Contemporary cities, historically shaped by models that prioritised fragmented urban expansion and automobile dependency, now face pressing challenges related to climate change, environmental degradation, and social inequality.
In this context, sustainable urbanism emerges as an alternative paradigm that seeks to promote diversity, active mobility, and quality of life, with certified eco-neighbourhoods established as urban laboratories that combine environmental sustainability, social inclusion, and urban regeneration. However, the literature has warned that such certifications may be reduced to marketing tools, risking greenwashing when they fail to deliver structural, long-term transformations.
Addressing this issue, this dissertation aimed to critically examine the extent to which certifications and certified eco-neighbourhoods actually implement the principles of sustainable urbanism. To this end, a comparative analysis methodology was developed, structured around ten categories (urban design and morphology; sustainable construction; social inclu-sion and diversity; governance; nature and natural resources; comfort, health and well-being; energy and climate; sustainable mobility; identity and culture; and economic development), applied through secondary data collected from official reports, institutional documents, and academic literature. This approach enabled the construction of an evaluation framework that highlighted both the strengths and weaknesses of certification systems and case studies.

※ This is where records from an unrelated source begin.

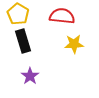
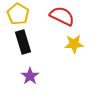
red semicircle: rotated 20 degrees clockwise
black rectangle: moved 1 px down
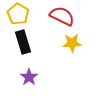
yellow star: moved 2 px left, 1 px up
purple star: moved 1 px left, 1 px down
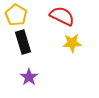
yellow pentagon: moved 2 px left, 1 px down
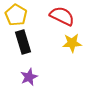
purple star: rotated 12 degrees clockwise
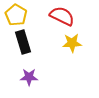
purple star: rotated 24 degrees clockwise
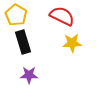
purple star: moved 2 px up
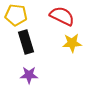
yellow pentagon: rotated 25 degrees counterclockwise
black rectangle: moved 3 px right
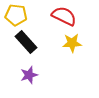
red semicircle: moved 2 px right
black rectangle: rotated 25 degrees counterclockwise
purple star: rotated 18 degrees counterclockwise
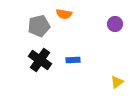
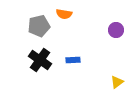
purple circle: moved 1 px right, 6 px down
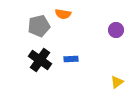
orange semicircle: moved 1 px left
blue rectangle: moved 2 px left, 1 px up
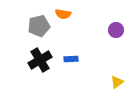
black cross: rotated 25 degrees clockwise
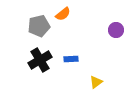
orange semicircle: rotated 49 degrees counterclockwise
yellow triangle: moved 21 px left
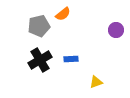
yellow triangle: rotated 16 degrees clockwise
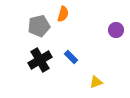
orange semicircle: rotated 35 degrees counterclockwise
blue rectangle: moved 2 px up; rotated 48 degrees clockwise
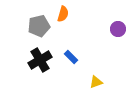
purple circle: moved 2 px right, 1 px up
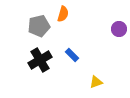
purple circle: moved 1 px right
blue rectangle: moved 1 px right, 2 px up
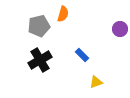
purple circle: moved 1 px right
blue rectangle: moved 10 px right
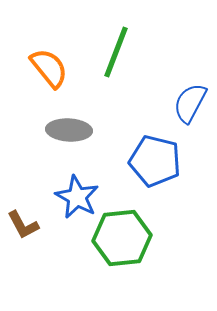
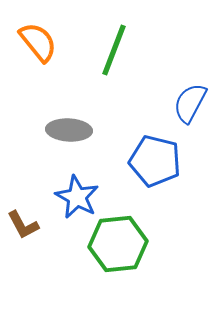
green line: moved 2 px left, 2 px up
orange semicircle: moved 11 px left, 26 px up
green hexagon: moved 4 px left, 6 px down
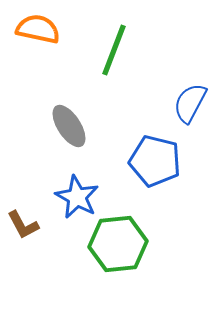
orange semicircle: moved 13 px up; rotated 39 degrees counterclockwise
gray ellipse: moved 4 px up; rotated 54 degrees clockwise
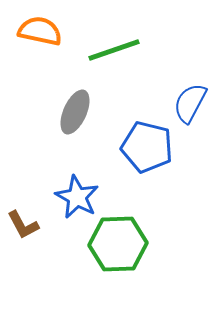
orange semicircle: moved 2 px right, 2 px down
green line: rotated 50 degrees clockwise
gray ellipse: moved 6 px right, 14 px up; rotated 57 degrees clockwise
blue pentagon: moved 8 px left, 14 px up
green hexagon: rotated 4 degrees clockwise
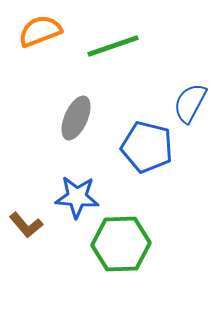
orange semicircle: rotated 33 degrees counterclockwise
green line: moved 1 px left, 4 px up
gray ellipse: moved 1 px right, 6 px down
blue star: rotated 24 degrees counterclockwise
brown L-shape: moved 3 px right; rotated 12 degrees counterclockwise
green hexagon: moved 3 px right
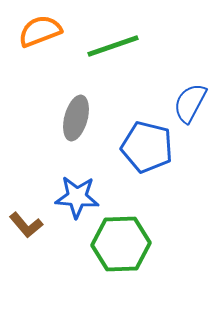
gray ellipse: rotated 9 degrees counterclockwise
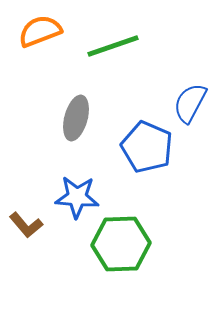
blue pentagon: rotated 9 degrees clockwise
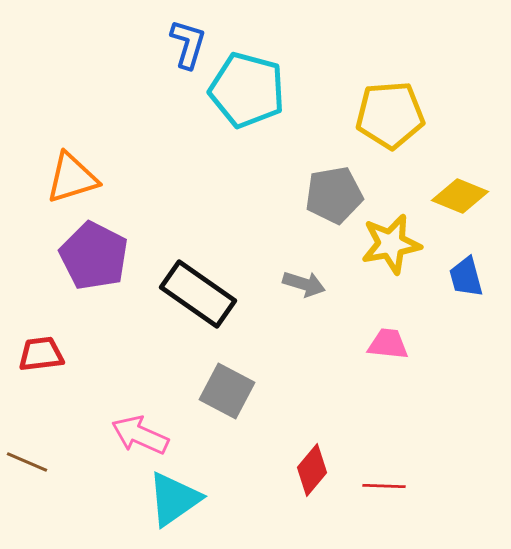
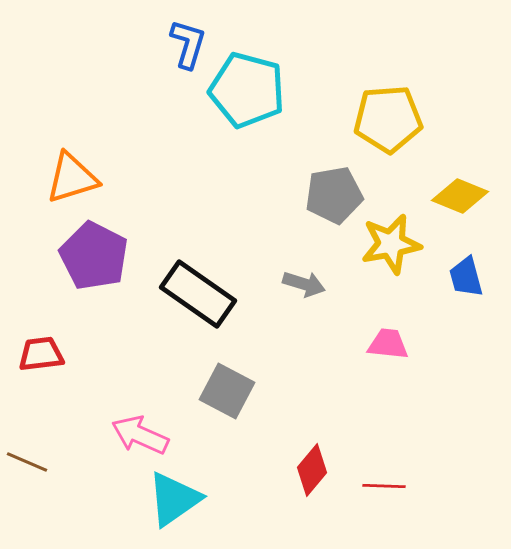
yellow pentagon: moved 2 px left, 4 px down
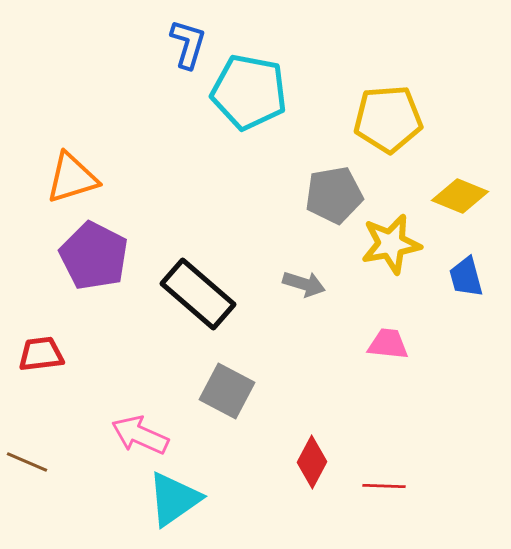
cyan pentagon: moved 2 px right, 2 px down; rotated 4 degrees counterclockwise
black rectangle: rotated 6 degrees clockwise
red diamond: moved 8 px up; rotated 12 degrees counterclockwise
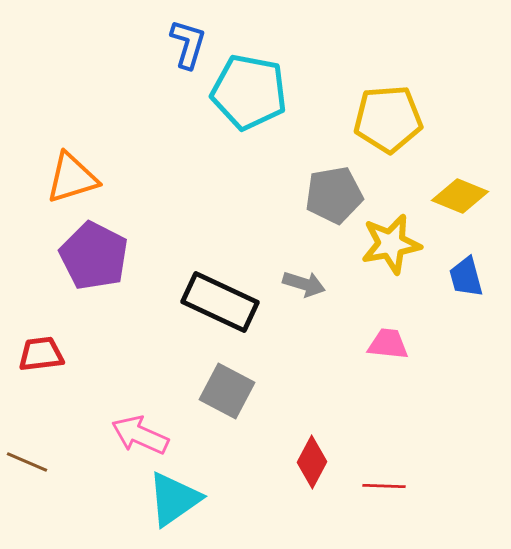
black rectangle: moved 22 px right, 8 px down; rotated 16 degrees counterclockwise
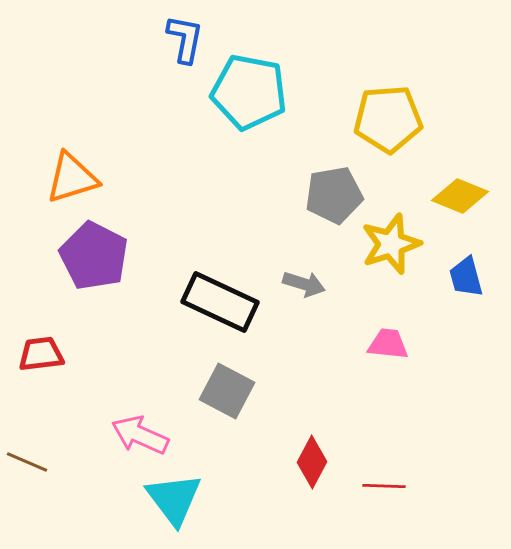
blue L-shape: moved 3 px left, 5 px up; rotated 6 degrees counterclockwise
yellow star: rotated 8 degrees counterclockwise
cyan triangle: rotated 32 degrees counterclockwise
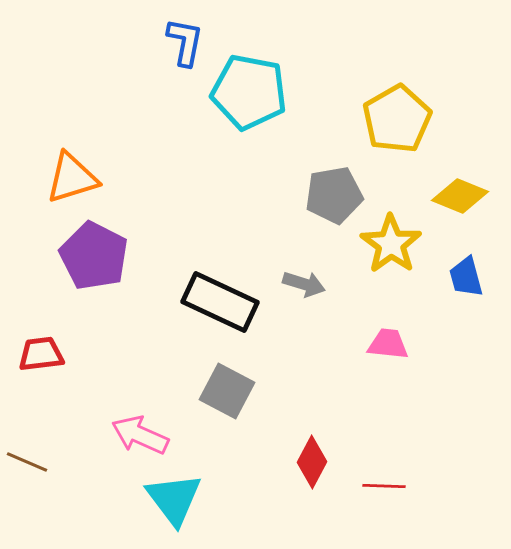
blue L-shape: moved 3 px down
yellow pentagon: moved 9 px right; rotated 26 degrees counterclockwise
yellow star: rotated 18 degrees counterclockwise
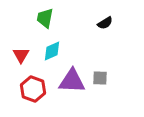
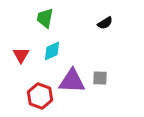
red hexagon: moved 7 px right, 7 px down
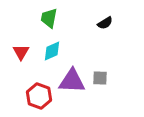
green trapezoid: moved 4 px right
red triangle: moved 3 px up
red hexagon: moved 1 px left
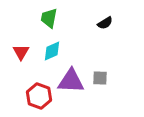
purple triangle: moved 1 px left
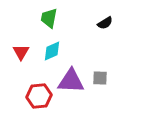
red hexagon: rotated 25 degrees counterclockwise
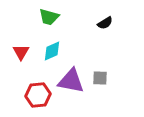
green trapezoid: moved 1 px up; rotated 85 degrees counterclockwise
purple triangle: rotated 8 degrees clockwise
red hexagon: moved 1 px left, 1 px up
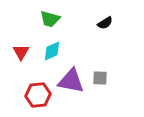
green trapezoid: moved 1 px right, 2 px down
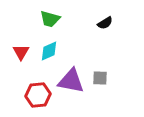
cyan diamond: moved 3 px left
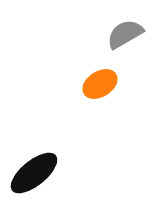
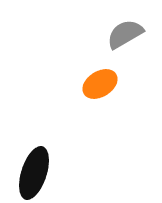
black ellipse: rotated 33 degrees counterclockwise
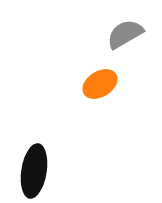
black ellipse: moved 2 px up; rotated 9 degrees counterclockwise
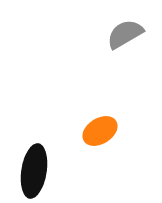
orange ellipse: moved 47 px down
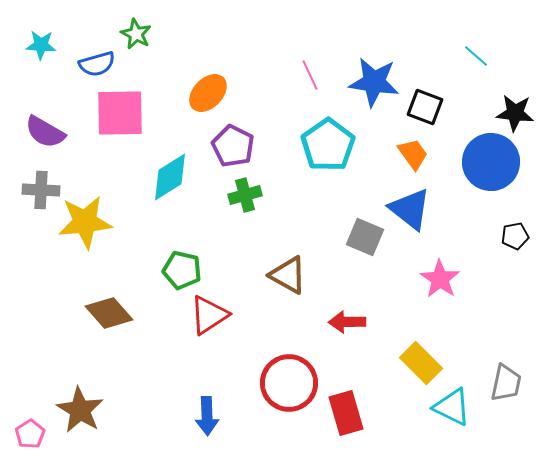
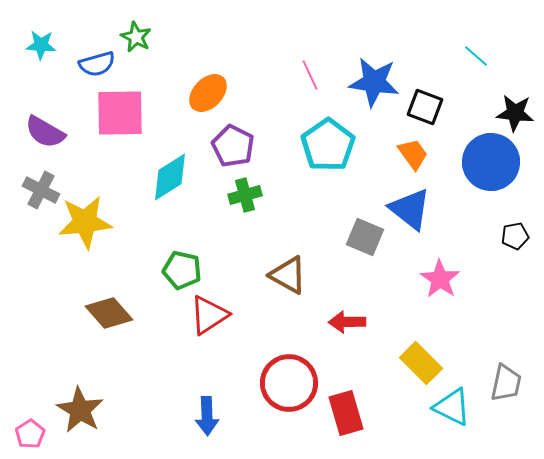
green star: moved 3 px down
gray cross: rotated 24 degrees clockwise
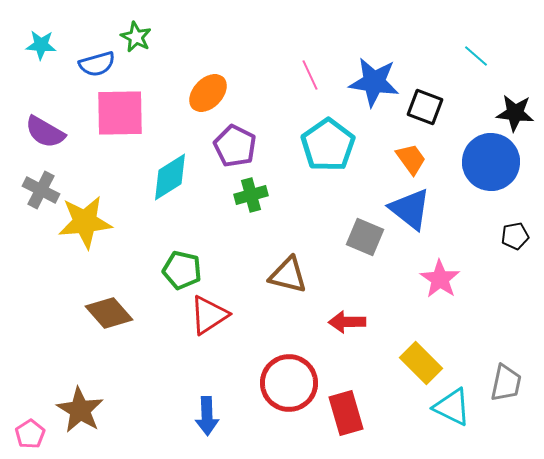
purple pentagon: moved 2 px right
orange trapezoid: moved 2 px left, 5 px down
green cross: moved 6 px right
brown triangle: rotated 15 degrees counterclockwise
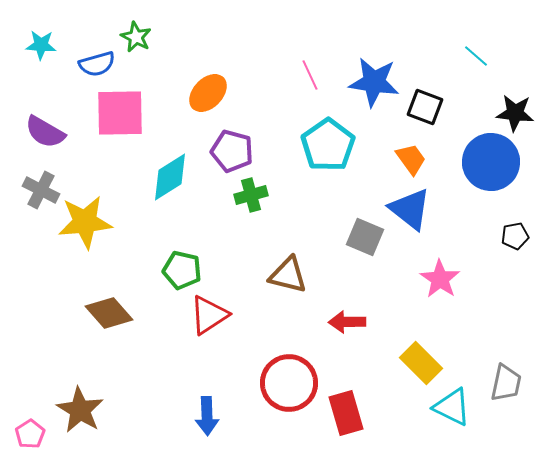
purple pentagon: moved 3 px left, 5 px down; rotated 12 degrees counterclockwise
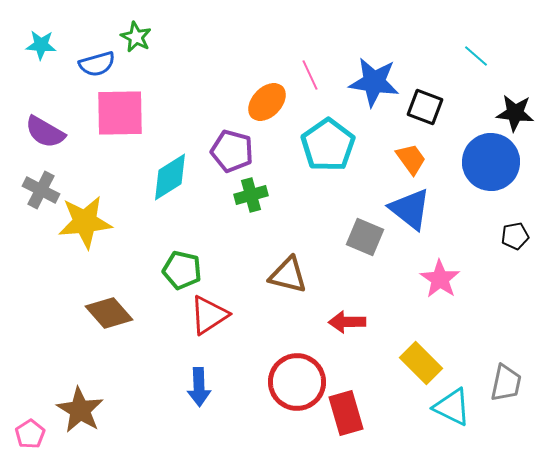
orange ellipse: moved 59 px right, 9 px down
red circle: moved 8 px right, 1 px up
blue arrow: moved 8 px left, 29 px up
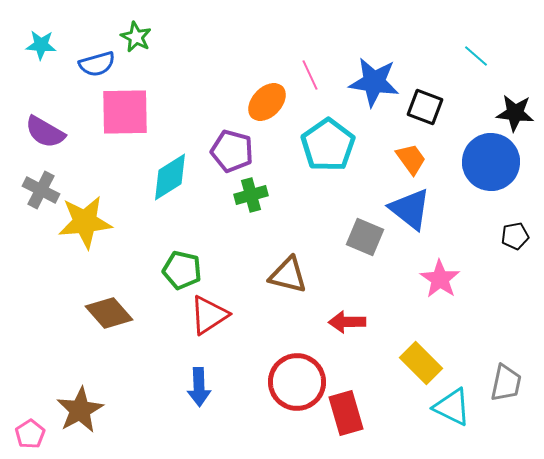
pink square: moved 5 px right, 1 px up
brown star: rotated 12 degrees clockwise
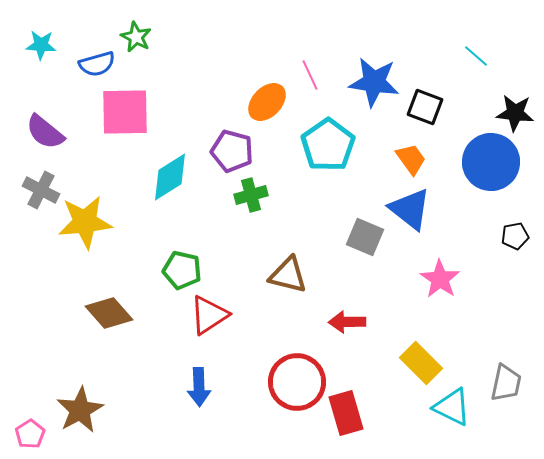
purple semicircle: rotated 9 degrees clockwise
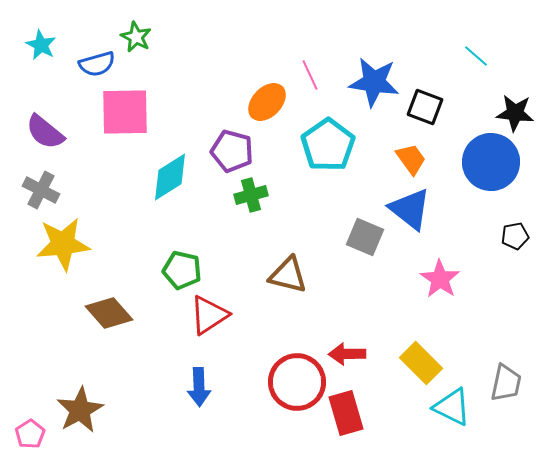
cyan star: rotated 24 degrees clockwise
yellow star: moved 22 px left, 22 px down
red arrow: moved 32 px down
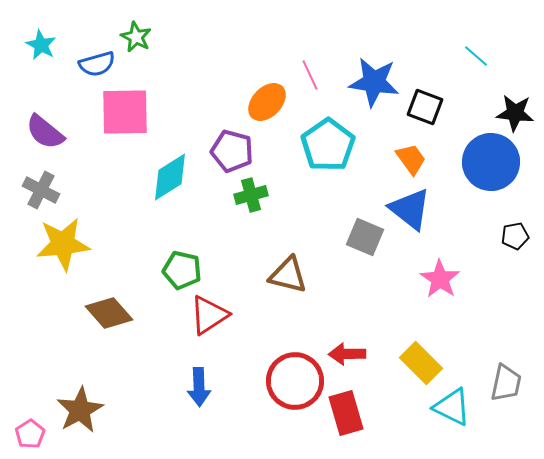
red circle: moved 2 px left, 1 px up
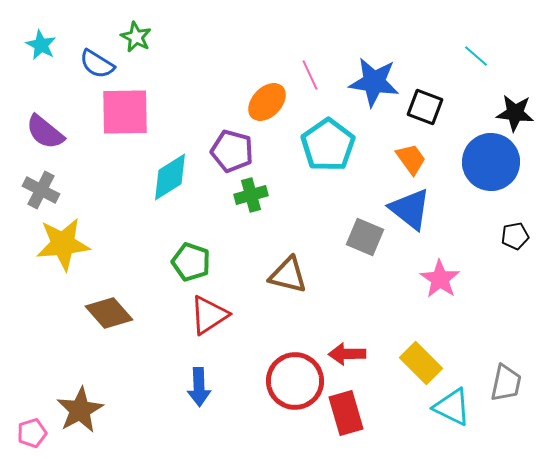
blue semicircle: rotated 48 degrees clockwise
green pentagon: moved 9 px right, 8 px up; rotated 6 degrees clockwise
pink pentagon: moved 2 px right, 1 px up; rotated 16 degrees clockwise
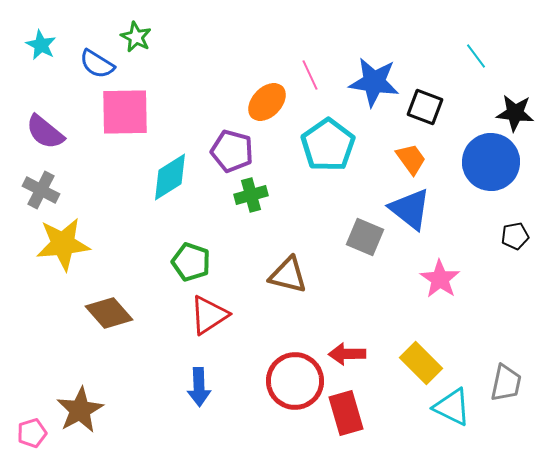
cyan line: rotated 12 degrees clockwise
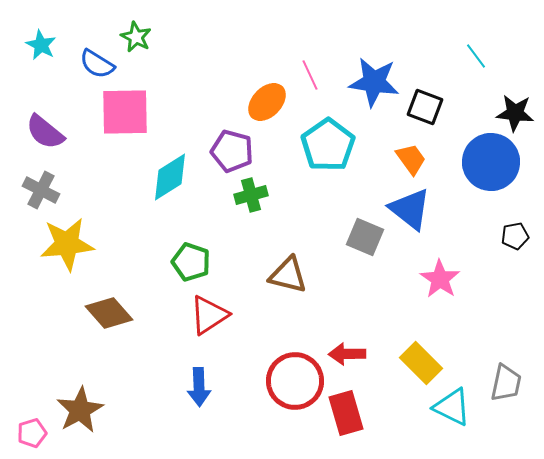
yellow star: moved 4 px right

The results show that certification systems are relevant tools for guiding planning practices but face limitations due to gaps in resource management, the lack of mandatory requirements for key comfort and human health elements, insufficient community participation, and limited long-term monitoring. It is concluded that certified eco-neighbourhoods represent an important contribution to the sustainable urban transition, but only when combined with consistent public policies, transparency mechanisms, and governance structures that truly value citizens as central actors in the transformation.